#### WHAT THE TASK ASKS:
Retype the records exactly, including every line.

[GIVEN RECORDS — start]

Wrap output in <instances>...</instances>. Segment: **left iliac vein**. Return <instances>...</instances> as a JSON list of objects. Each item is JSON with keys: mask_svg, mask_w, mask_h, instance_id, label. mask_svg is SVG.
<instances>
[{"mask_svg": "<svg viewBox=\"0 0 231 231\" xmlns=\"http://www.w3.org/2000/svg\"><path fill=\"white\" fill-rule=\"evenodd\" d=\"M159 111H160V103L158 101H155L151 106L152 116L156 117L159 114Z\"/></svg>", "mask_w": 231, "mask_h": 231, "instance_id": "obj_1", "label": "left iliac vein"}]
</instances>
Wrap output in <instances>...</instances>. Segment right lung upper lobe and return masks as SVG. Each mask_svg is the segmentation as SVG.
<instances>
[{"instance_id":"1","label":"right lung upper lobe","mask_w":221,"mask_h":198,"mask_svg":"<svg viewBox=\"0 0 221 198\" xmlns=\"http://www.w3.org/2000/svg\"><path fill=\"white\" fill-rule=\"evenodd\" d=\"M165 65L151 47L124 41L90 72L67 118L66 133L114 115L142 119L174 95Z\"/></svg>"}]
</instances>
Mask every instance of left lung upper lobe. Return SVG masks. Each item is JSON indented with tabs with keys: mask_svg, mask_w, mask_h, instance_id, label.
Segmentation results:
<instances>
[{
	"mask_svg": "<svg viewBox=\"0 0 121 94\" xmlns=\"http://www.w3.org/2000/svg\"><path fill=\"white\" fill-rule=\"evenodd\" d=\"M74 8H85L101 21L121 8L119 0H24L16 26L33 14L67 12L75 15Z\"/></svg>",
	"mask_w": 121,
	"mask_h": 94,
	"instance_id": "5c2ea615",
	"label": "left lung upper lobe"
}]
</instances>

[GIVEN RECORDS — finish]

#### RESPONSE TO THIS EXERCISE:
Wrap output in <instances>...</instances>. Segment: **left iliac vein**. Return <instances>...</instances> as a JSON list of objects. Each item is JSON with keys: mask_svg, mask_w, mask_h, instance_id, label. mask_svg is SVG.
<instances>
[{"mask_svg": "<svg viewBox=\"0 0 231 231\" xmlns=\"http://www.w3.org/2000/svg\"><path fill=\"white\" fill-rule=\"evenodd\" d=\"M159 111H160V103L158 101H155L151 106L152 116L156 117L159 114Z\"/></svg>", "mask_w": 231, "mask_h": 231, "instance_id": "obj_1", "label": "left iliac vein"}]
</instances>
Wrap output in <instances>...</instances>. Segment right lung upper lobe and return masks as SVG. Each mask_svg is the segmentation as SVG.
<instances>
[{"instance_id":"1","label":"right lung upper lobe","mask_w":221,"mask_h":198,"mask_svg":"<svg viewBox=\"0 0 221 198\" xmlns=\"http://www.w3.org/2000/svg\"><path fill=\"white\" fill-rule=\"evenodd\" d=\"M165 65L151 47L124 41L90 72L67 118L66 133L114 115L142 119L174 95Z\"/></svg>"}]
</instances>
Mask every instance of left lung upper lobe. Return SVG masks. Each item is JSON indented with tabs with keys: mask_svg, mask_w, mask_h, instance_id, label.
Segmentation results:
<instances>
[{
	"mask_svg": "<svg viewBox=\"0 0 121 94\" xmlns=\"http://www.w3.org/2000/svg\"><path fill=\"white\" fill-rule=\"evenodd\" d=\"M74 8H85L101 21L121 8L119 0H24L16 26L33 14L67 12L75 15Z\"/></svg>",
	"mask_w": 121,
	"mask_h": 94,
	"instance_id": "5c2ea615",
	"label": "left lung upper lobe"
}]
</instances>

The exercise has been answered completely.